Revelations Mother Teresa of Calcutta experienced deep doubts about her faith and have prompted much discussion in the popular media. Essayist Richard Rodriguez, a gay and somewhat skeptical Catholic, talks with New America Media Editor Mary Ambrose about the mysteries of faith and the meaning of religion.
How will the revelation of these letters affect Mother Teresa’s image?
I think it’s going to help her image–if that’s the right word–or at least it’s going to deepen our sense of her mystery and possibly her sainthood. I think she turned the world’s attention to people normally forgotten. And to that degree she was an example of something that is all too rare: someone who devotes their life to the care of others. She washed the sick. She touched the untouchable. She sat with the dying. This is not what most people do in their lives. That she turns out to be a person who suffered doubt in her experience with God deepens her mystery, rather than lessens it, it seems to me.
That was a dark night of the soul that lasted decades…

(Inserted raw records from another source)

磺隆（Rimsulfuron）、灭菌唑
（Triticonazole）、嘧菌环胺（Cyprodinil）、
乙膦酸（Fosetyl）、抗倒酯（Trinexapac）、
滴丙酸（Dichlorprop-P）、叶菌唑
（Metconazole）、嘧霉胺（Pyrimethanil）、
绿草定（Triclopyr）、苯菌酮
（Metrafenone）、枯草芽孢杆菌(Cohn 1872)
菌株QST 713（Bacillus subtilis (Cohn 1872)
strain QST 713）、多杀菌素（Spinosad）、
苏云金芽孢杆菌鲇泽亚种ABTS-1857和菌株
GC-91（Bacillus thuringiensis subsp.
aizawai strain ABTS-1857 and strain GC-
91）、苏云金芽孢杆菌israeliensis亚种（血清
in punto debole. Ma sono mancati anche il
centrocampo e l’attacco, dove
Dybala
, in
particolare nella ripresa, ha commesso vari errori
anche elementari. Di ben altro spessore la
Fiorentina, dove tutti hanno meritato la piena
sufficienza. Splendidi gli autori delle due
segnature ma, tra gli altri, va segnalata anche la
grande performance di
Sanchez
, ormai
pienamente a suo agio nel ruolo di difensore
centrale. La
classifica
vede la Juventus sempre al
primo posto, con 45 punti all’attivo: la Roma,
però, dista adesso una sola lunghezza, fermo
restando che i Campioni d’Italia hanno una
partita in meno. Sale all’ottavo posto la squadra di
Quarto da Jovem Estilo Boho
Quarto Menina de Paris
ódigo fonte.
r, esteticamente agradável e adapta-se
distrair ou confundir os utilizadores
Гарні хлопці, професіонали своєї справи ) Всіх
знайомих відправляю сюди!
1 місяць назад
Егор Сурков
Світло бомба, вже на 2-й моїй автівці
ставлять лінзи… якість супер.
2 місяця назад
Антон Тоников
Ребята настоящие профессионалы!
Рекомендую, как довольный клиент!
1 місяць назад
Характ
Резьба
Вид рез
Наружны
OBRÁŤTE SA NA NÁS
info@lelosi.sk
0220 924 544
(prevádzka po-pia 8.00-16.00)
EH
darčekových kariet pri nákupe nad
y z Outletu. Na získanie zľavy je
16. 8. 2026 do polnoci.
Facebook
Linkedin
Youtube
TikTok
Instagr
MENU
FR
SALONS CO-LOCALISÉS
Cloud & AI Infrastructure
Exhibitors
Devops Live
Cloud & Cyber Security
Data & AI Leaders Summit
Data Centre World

It’s a life-long struggle. It’s not unusual in the history of saints in the church that there would be this experience of doubt. Christ himself on the cross experiences doubt. “My God, why have you forsaken me?” That is his last cry into the darkness. Why have you left me alone? This is not a consoling cry. And throughout the history of the church there are these voices, monks and nuns who, we find out in their deepest moments of darkness, felt the emptiness of belief.
We think we go to church, temple or the mosque and it’s all very clear to us. Especially people who do not have faith, they think that people who have faith have no questions. But in fact as the church teaches us, doubt is very much an experience that lives along with faith.
What are the political implications for the Catholic Church?
The Catholic Church is brilliant to publish these letters, though Teresa asked that they be destroyed. The church realizes these are very helpful to the world. The world of religion is in chaos, not because there is too little faith in the world, but because there is too much faith. People are killing each other in the name of God. In Iraq at the holy shrine of Karbala, Shia were killing Shia. It seems to me the world is afflicted with people who have no doubt.
They have no doubt that they know what God wills, that God is on their side, that they know God. It seems to me very useful in the world that there be someone, a woman of great, great holiness to be presented as someone who lived with doubt as a way to moderate this extremism in the world.
Everything in the world that is most worrisome is this black-and-white sensibility. It has infected religion, brings scandal to religion, it seems to me, that people in the name of God have erased all doubt from their mind and denied the human experience of doubt.
That’s what the Vatican has done with these documents. I think the real value of these documents is that they teach us that certitude is not what we want in the world.
I’m a Christian. I believe in the same God that the Jew believes in, that the Muslim believes in, he’s a desert God. He revealed himself to us and we have documents in which we remember that revelation. But that God is also hidden from us. Even within the holy texts, there are moments of great mystery, where we don’t know why God does this or did not do that. Job at the end of his persecution asks God, “Why are you doing this to me?” And there is no answer.